Por Lúcio Flávio Pinto *
Na mesma região do Estado do Tocantins onde a São Bernardo Recursos Minerais anunciou a descoberta da maior jazida de minério de ferro do mundo, a Sempra Energy, a maior produtora de gás dos Estados Unidos, pretende instalar 12 usinas de álcool, usando uma área de nada menos do que 700 mil hectares. Mas planeja ir além: quer outros 800 mil hectares no Maranhão e em Mato Grosso, para os mesmos fins, mesmo que seja em terras arrendadas. Os dois projetos, o agroindustrial e o mineral, são apenas vizinhos ou há alguma relação entre eles?

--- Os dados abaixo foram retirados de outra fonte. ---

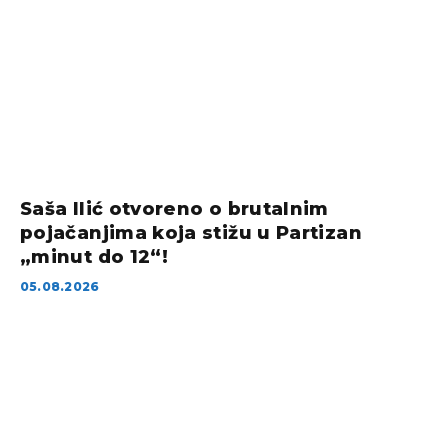
Saša Ilić otvoreno o brutalnim
pojačanjima koja stižu u Partizan
„minut do 12“!
05.08.2026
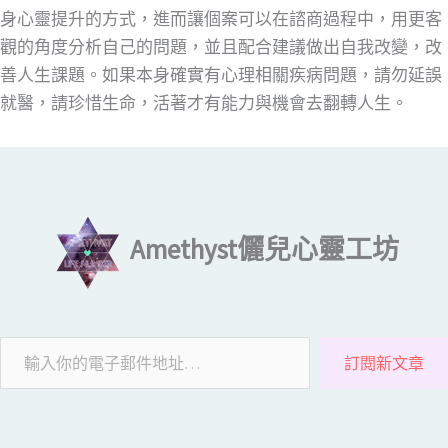
身心靈提升的方式，進而讓個案可以在諮商過程中，用更客
觀的角度分析自己的問題，並且配合建議做出自我改變，改
善人生課題。如果本身確實有心理相關疾病問題，請勿延誤
就醫，請珍惜生命，活著才有能力與機會去翻轉人生。
輸入你的電子郵件地址…
Amethyst儷兒心靈工坊
訂閱新文章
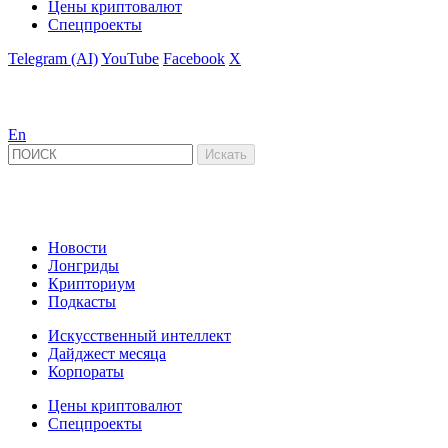
Цены криптовалют
Спецпроекты
Telegram (AI)
YouTube
Facebook
X
En
Новости
Лонгриды
Крипториум
Подкасты
Искусственный интеллект
Дайджест месяца
Корпораты
Цены криптовалют
Спецпроекты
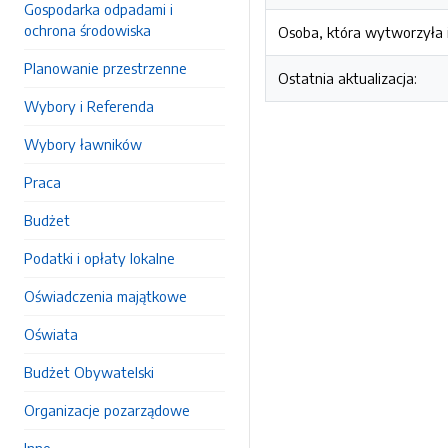
Gospodarka odpadami i
ochrona środowiska
Osoba, która wytworzyła i
Planowanie przestrzenne
Ostatnia aktualizacja:
Wybory i Referenda
Wybory ławników
Praca
Budżet
Podatki i opłaty lokalne
Oświadczenia majątkowe
Oświata
Budżet Obywatelski
Organizacje pozarządowe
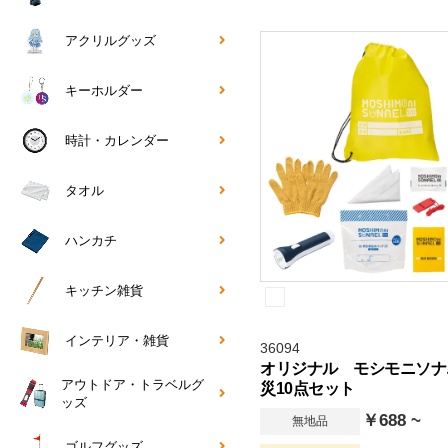
アクリルグッズ
キーホルダー
時計・カレンダー
タオル
ハンカチ
キッチン雑貨
インテリア・雑貨
36094
オリジナル モシモニソナ
アウトドア・トラベルグ
災10点セット
ッズ
￥688 ~
無地品
ゴルフグッズ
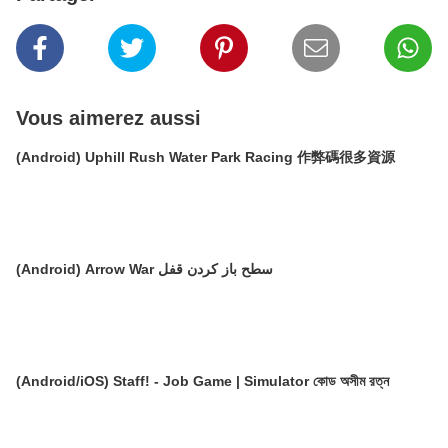
Vous aimerez aussi
(Android) Uphill Rush Water Park Racing 作弊碼很多資源
(Android) Arrow War سطح باز کردن قفل
(Android/iOS) Staff! - Job Game | Simulator কোড অসীম রত্ন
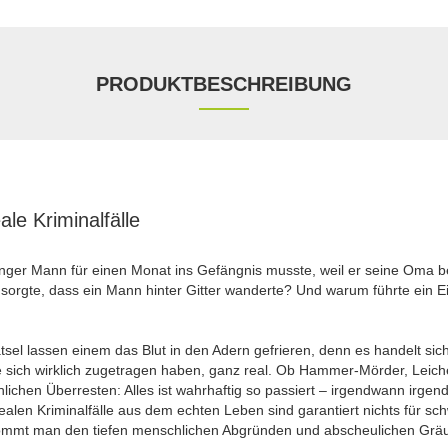
PRODUKTBESCHREIBUNG
le Kriminalfälle
unger Mann für einen Monat ins Gefängnis musste, weil er seine Oma b
r sorgte, dass ein Mann hinter Gitter wanderte? Und warum führte ein 
el lassen einem das Blut in den Adern gefrieren, denn es handelt si
die sich wirklich zugetragen haben, ganz real. Ob Hammer-Mörder, Leich
lichen Überresten: Alles ist wahrhaftig so passiert – irgendwann irgen
ealen Kriminalfälle aus dem echten Leben sind garantiert nichts für s
ommt man den tiefen menschlichen Abgründen und abscheulichen Gräue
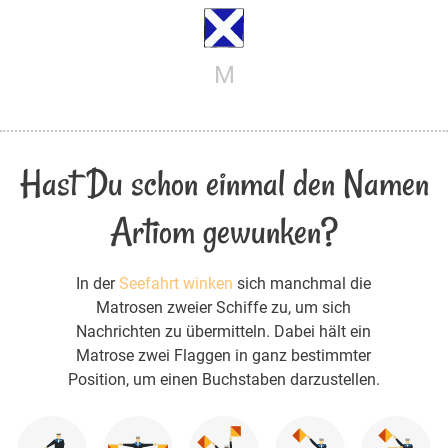
M
Hast Du schon einmal den Namen
Artiom gewunken?
In der
Seefahrt winken
sich manchmal die
Matrosen zweier Schiffe zu, um sich
Nachrichten zu übermitteln. Dabei hält ein
Matrose zwei Flaggen in ganz bestimmter
Position, um einen Buchstaben darzustellen.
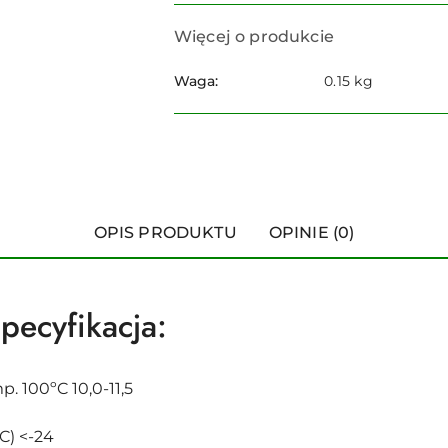
Więcej o produkcie
Waga:
0.15 kg
OPIS PRODUKTU
OPINIE (0)
ecyfikacja:
 100ºC 10,0-11,5
C) <-24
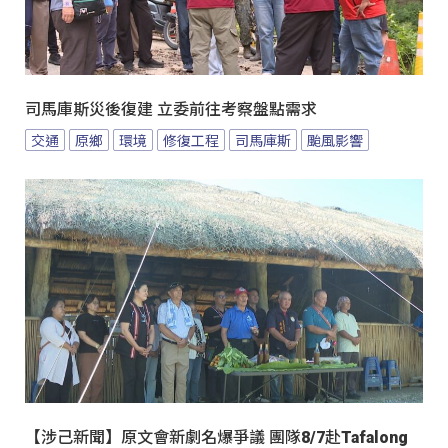
司馬庫斯災後復建 立委前往考察盤點需求
交通
原鄉
環境
修復工程
司馬庫斯
颱風影響
【涉己新聞】原文會新劇名爆爭議 團隊8/7赴Tafalong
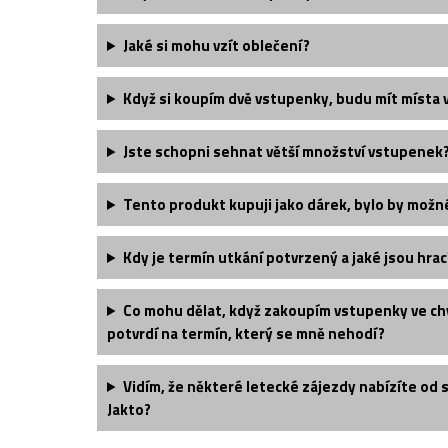
Jaké si mohu vzít oblečení?
Když si koupím dvě vstupenky, budu mít místa 
Jste schopni sehnat větší množství vstupenek
Tento produkt kupuji jako dárek, bylo by možn
Kdy je termín utkání potvrzený a jaké jsou hrac
Co mohu dělat, když zakoupím vstupenky ve chv
potvrdí na termín, který se mně nehodí?
Vidím, že některé letecké zájezdy nabízíte od 
Jakto?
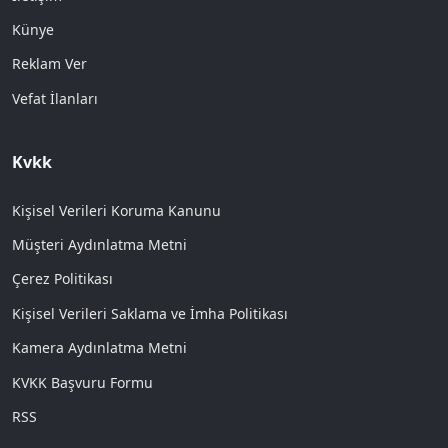
Künye
Reklam Ver
Vefat İlanları
Kvkk
Kişisel Verileri Koruma Kanunu
Müşteri Aydınlatma Metni
Çerez Politikası
Kişisel Verileri Saklama ve İmha Politikası
Kamera Aydınlatma Metni
KVKK Başvuru Formu
RSS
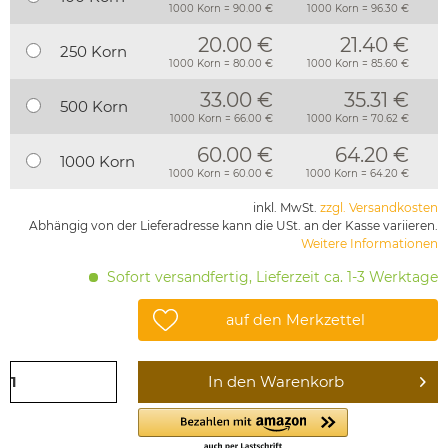
1000 Korn = 90.00 €
1000 Korn = 96.30 €
20.00 €
21.40 €
250 Korn
1000 Korn = 80.00 €
1000 Korn = 85.60 €
33.00 €
35.31 €
500 Korn
1000 Korn = 66.00 €
1000 Korn = 70.62 €
60.00 €
64.20 €
1000 Korn
1000 Korn = 60.00 €
1000 Korn = 64.20 €
inkl. MwSt.
zzgl. Versandkosten
Abhängig von der Lieferadresse kann die USt. an der Kasse variieren.
Weitere Informationen
Sofort versandfertig, Lieferzeit ca. 1-3 Werktage
auf den Merkzettel
In den
Warenkorb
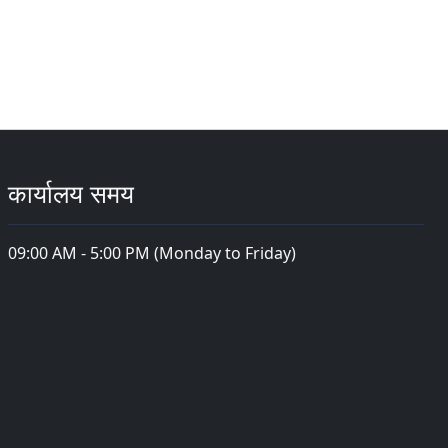
कार्यालय समय
09:00 AM - 5:00 PM (Monday to Friday)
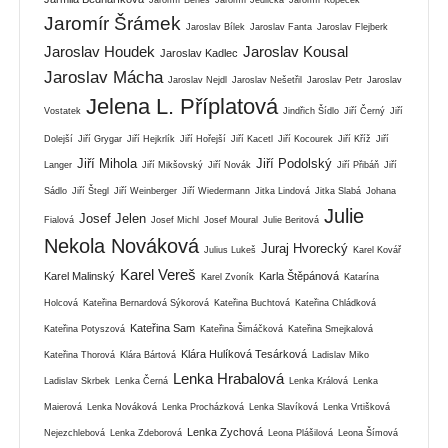
Jaromír Beneš
Jaromír Jedlička
Jaromír Kopeček
Jaromír Šrámek
Jaroslav Bílek
Jaroslav Fanta
Jaroslav Flejberk
Jaroslav Houdek
Jaroslav Kousal
Jaroslav Kadlec
Jaroslav Mácha
Jaroslav Nejdl
Jaroslav Nešetřil
Jaroslav Petr
Jaroslav
Jelena L. Příplatová
Vostatek
Jindřich Šídlo
Jiří Černý
Jiří
Dolejší
Jiří Grygar
Jiří Hejkrlík
Jiří Hořejší
Jiří Kacetl
Jiří Kocourek
Jiří Kříž
Jiří
Jiří Mihola
Jiří Podolský
Langer
Jiří Mikšovský
Jiří Novák
Jiří Přibáň
Jiří
Sádlo
Jiří Štegl
Jiří Weinberger
Jiří Wiedermann
Jitka Lindová
Jitka Slabá
Johana
Julie
Josef Jelen
Fialová
Josef Michl
Josef Moural
Julie Beritová
Nekola Nováková
Juraj Hvorecký
Julius Lukeš
Karel Kovář
Karel Vereš
Karel Malinský
Karla Štěpánová
Karel Zvoník
Katarína
Holcová
Kateřina Bernardová Sýkorová
Kateřina Buchtová
Kateřina Chládková
Kateřina Sam
Kateřina Potyszová
Kateřina Šimáčková
Kateřina Smejkalová
Klára Hulíková Tesárková
Kateřina Thorová
Klára Bártová
Ladislav Miko
Lenka Hrabalová
Ladislav Skrbek
Lenka Černá
Lenka Králová
Lenka
Maierová
Lenka Nováková
Lenka Procházková
Lenka Slavíková
Lenka Vrtišková
Lenka Zychová
Nejezchlebová
Lenka Zdeborová
Leona Plášilová
Leona Šímová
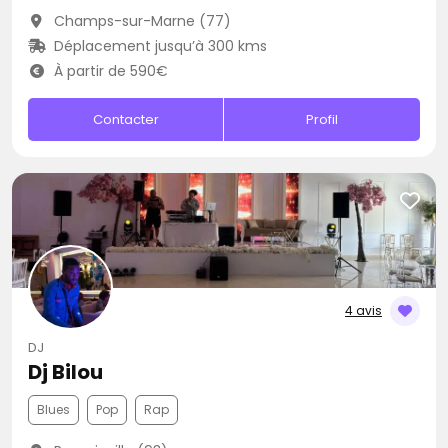
Champs-sur-Marne (77)
Déplacement jusqu’à 300 kms
À partir de 590€
Contacter
Profil
4 avis
DJ
Dj Bilou
Blues
Pop
Rap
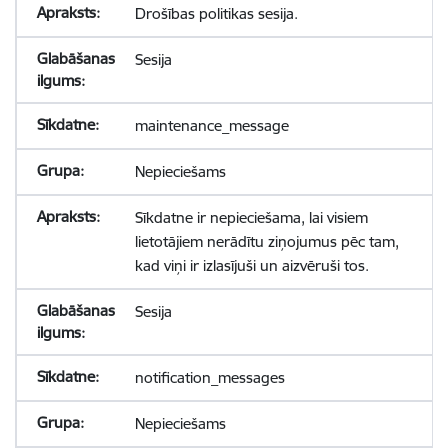
Drošības politikas sesija.
Sesija
maintenance_message
Nepieciešams
Sīkdatne ir nepieciešama, lai visiem
lietotājiem nerādītu ziņojumus pēc tam,
kad viņi ir izlasījuši un aizvēruši tos.
Sesija
notification_messages
Nepieciešams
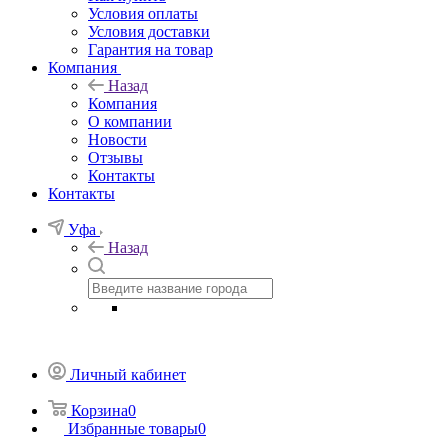
Условия оплаты
Условия доставки
Гарантия на товар
Компания
Назад
Компания
О компании
Новости
Отзывы
Контакты
Контакты
Уфа
Назад
Личный кабинет
Корзина
0
Избранные товары
0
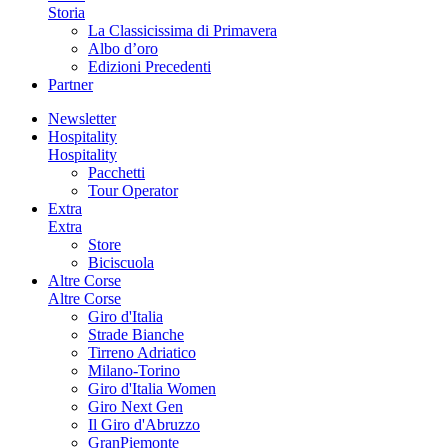
Storia
La Classicissima di Primavera
Albo d’oro
Edizioni Precedenti
Partner
Newsletter
Hospitality
Hospitality
Pacchetti
Tour Operator
Extra
Extra
Store
Biciscuola
Altre Corse
Altre Corse
Giro d'Italia
Strade Bianche
Tirreno Adriatico
Milano-Torino
Giro d'Italia Women
Giro Next Gen
Il Giro d'Abruzzo
GranPiemonte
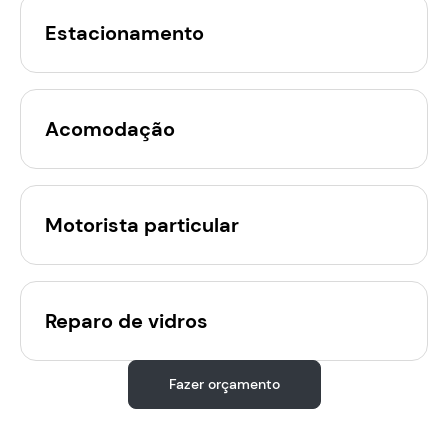
Estacionamento
Acomodação
Motorista particular
Reparo de vidros
Fazer orçamento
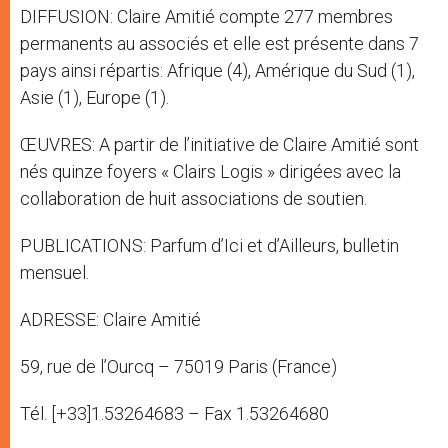
DIFFUSION: Claire Amitié compte 277 membres
permanents au associés et elle est présente dans 7
pays ainsi répartis: Afrique (4), Amérique du Sud (1),
Asie (1), Europe (1).
ŒUVRES: A partir de l’initiative de Claire Amitié sont
nés quinze foyers « Clairs Logis » dirigées avec la
collaboration de huit associations de soutien.
PUBLICATIONS: Parfum d’Ici et d’Ailleurs, bulletin
mensuel.
ADRESSE: Claire Amitié
59, rue de l’Ourcq – 75019 Paris (France)
Tél. [+33]1.53264683 – Fax 1.53264680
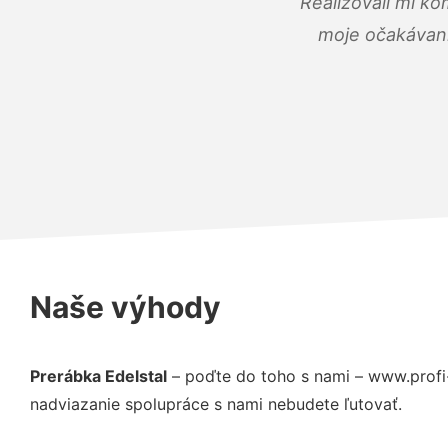
Realizovali mi ko
moje očakávania
Naše výhody
Prerábka Edelstal
– poďte do toho s nami – www.profi
nadviazanie spolupráce s nami nebudete ľutovať.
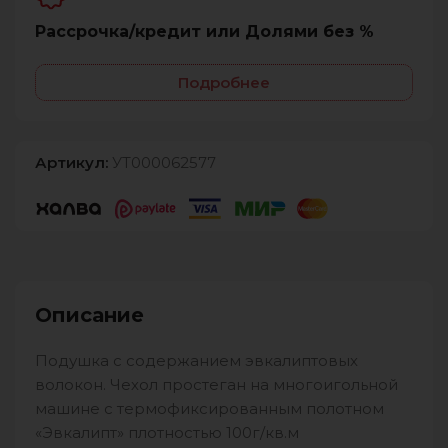
Рассрочка/кредит или Долями без %
Подробнее
Артикул:
УТ000062577
Описание
Подушка с содержанием эвкалиптовых
волокон. Чехол простеган на многоигольной
машине с термофиксированным полотном
«Эвкалипт» плотностью 100г/кв.м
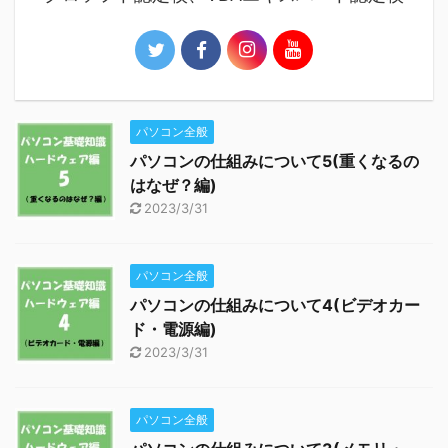
パソコン全般
パソコンの仕組みについて5(重くなるの
はなぜ？編)
2023/3/31
パソコン全般
パソコンの仕組みについて4(ビデオカー
ド・電源編)
2023/3/31
パソコン全般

Mesmo que tudo não passe de coincidência, é urgente preparar a Amazônia para receber ou rejeitar essa onda de energia verde, que já começou a quebrar dentro dela. A região está despreparada para essa nova invasão, que pode não ser nada melhor do que as anteriores, muito pelo contrário. A região precisa saber o que é melhor para si antes de qualquer fato consumado, o que exige rápido e pesado investimento em pesquisas.
Por enquanto, os amazônidas se comportam como os troianos diante do cavalo grego. No escuro, por isso vendo quase nada, muitos acham que o presente grego é uma maravilha. O cavalo energético é revestido de inclusão social, porque as plantas locais serão privilegiadas, o etanol é o energético do futuro, o biocombustível será inevitável, os assentamentos familiares participarão da festa e todos serão felizes para sempre. O desfecho do mito, porém, Homero já contou. Em versos tão terrivelmente maravilhosos que a prosa do marketing jamais poderá igualar.
Hidrelétricas
A decisão do governo de pagar mais do que fora estabelecido em contrato pelo gás boliviano, dando 100 milhões de dólares adicionais ao governo de Evo Morales, deverá repercutir na construção das duas hidrelétricas previstas para o Rio Madeira. Embora ambas as usinas se localizem no Estado de Rondônia, a Bolívia vai engrossar a voz para sustentar que as águas do rio nascem no seu território. É uma situação diferente do empreendimento energético bilateral de Itaipu, no Rio Paraná, entre o Brasil e o Paraguai, mas ficará cada vez mais parecido. Para o bem e para o mal, provavelmente.
Látex invisível
No mesmo momento em que o governo anunciava um programa para plantar seringueiras no nascente distrito florestal de Carajás, a Luvas Lemgruber, do Rio de Janeiro, maior produtora de luvas cirúrgicas do país, anunciava que pretende abrir sua segunda fábrica. Ficará ou no Maranhão ou no Espírito Santo, que, obviamente, se situam fora da terra nativa da Hévea Brasiliense. Na primeira das três etapas previstas, a fábrica absorverá investimento de R$ 30 milhões. Para os padrões amazônicos, não é tanto dinheiro quanto os nossos "grandes projetos" costumam movimentar, mas a fábrica carioca dá emprego a 500 pessoas.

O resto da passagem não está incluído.